→ **EXTRACTED INFORMATION**:
========================
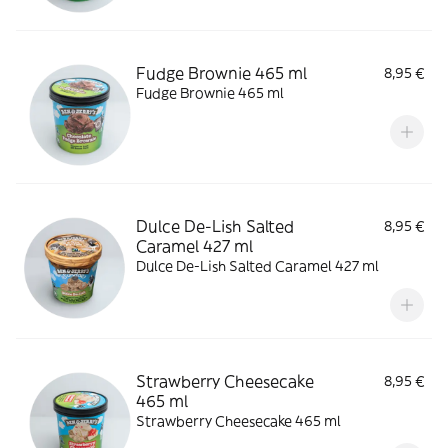
Fudge Brownie 465 ml
8,95 €
Fudge Brownie 465 ml
Dulce De-Lish Salted
8,95 €
Caramel 427 ml
Dulce De-Lish Salted Caramel 427 ml
Strawberry Cheesecake
8,95 €
465 ml
Strawberry Cheesecake 465 ml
========================
→ **TASK GOAL**: Where an entry includes a picture, drop it, and print the rest of the material word for word.

→ **SOLUTION FOR THIS EXERCISE**:
Fudge Brownie 465 ml
8,95 €
Fudge Brownie 465 ml
Dulce De-Lish Salted
8,95 €
Caramel 427 ml
Dulce De-Lish Salted Caramel 427 ml
Strawberry Cheesecake
8,95 €
465 ml
Strawberry Cheesecake 465 ml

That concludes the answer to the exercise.